→ **What you need to do**
A bare number is required: the count of lines in the material below that hold the word "cultuur".

◇ ◇ ◇

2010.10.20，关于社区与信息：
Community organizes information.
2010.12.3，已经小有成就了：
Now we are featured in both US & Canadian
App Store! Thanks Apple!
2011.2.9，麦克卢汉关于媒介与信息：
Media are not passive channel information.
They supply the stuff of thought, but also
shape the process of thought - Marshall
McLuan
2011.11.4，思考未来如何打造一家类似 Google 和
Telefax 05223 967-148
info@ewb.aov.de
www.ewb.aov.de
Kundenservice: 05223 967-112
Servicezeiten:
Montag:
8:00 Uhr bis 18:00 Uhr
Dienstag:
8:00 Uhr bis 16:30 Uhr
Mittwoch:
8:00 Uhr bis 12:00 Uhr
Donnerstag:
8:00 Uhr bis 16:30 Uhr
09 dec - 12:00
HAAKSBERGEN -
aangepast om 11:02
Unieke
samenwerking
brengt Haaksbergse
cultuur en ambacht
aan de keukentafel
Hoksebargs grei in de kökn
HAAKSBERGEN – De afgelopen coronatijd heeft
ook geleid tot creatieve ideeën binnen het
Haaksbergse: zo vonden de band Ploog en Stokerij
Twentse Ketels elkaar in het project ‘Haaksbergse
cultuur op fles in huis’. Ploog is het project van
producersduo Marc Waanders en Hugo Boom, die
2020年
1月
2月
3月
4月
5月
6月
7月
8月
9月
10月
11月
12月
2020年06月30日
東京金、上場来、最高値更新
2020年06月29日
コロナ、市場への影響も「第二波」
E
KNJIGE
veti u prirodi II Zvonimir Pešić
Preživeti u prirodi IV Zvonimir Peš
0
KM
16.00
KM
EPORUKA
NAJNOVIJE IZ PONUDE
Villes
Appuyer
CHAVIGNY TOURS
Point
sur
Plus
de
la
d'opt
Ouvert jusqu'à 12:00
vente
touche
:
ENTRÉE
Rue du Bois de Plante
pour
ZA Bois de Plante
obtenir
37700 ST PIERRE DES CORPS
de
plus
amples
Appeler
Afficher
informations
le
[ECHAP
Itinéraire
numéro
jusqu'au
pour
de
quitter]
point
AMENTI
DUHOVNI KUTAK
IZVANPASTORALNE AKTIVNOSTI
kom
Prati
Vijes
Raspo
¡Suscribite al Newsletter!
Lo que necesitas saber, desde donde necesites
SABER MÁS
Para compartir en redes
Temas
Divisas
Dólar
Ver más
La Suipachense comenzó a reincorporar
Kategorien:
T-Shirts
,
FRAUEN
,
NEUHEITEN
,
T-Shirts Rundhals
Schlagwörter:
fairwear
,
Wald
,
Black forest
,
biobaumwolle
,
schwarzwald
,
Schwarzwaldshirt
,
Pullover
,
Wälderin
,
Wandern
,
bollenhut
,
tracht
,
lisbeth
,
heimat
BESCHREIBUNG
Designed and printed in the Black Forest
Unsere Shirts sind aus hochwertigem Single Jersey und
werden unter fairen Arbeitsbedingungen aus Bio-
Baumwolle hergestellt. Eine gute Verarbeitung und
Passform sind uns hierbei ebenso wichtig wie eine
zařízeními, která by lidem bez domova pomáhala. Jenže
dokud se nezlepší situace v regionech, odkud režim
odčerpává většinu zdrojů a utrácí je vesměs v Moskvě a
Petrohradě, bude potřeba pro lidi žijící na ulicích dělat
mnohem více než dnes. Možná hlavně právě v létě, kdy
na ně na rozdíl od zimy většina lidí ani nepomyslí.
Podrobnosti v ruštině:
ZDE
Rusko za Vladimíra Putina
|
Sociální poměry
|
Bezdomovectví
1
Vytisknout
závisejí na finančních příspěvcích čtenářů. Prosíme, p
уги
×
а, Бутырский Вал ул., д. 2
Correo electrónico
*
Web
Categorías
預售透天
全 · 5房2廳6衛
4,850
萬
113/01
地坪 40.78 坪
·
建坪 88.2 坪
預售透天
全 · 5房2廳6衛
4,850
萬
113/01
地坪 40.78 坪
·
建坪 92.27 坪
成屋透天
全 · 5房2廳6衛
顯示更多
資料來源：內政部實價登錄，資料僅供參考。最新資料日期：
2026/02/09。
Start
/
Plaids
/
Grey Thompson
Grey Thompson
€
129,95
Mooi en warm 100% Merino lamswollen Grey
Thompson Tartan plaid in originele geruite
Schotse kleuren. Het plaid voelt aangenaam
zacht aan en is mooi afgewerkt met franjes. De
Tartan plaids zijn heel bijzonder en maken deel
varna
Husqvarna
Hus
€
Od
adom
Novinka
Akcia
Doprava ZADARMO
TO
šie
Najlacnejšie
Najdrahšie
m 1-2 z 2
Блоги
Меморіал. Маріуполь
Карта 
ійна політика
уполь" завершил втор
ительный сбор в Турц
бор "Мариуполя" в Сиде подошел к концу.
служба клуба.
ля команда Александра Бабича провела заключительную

◇ ◇ ◇

→ **Your response**
2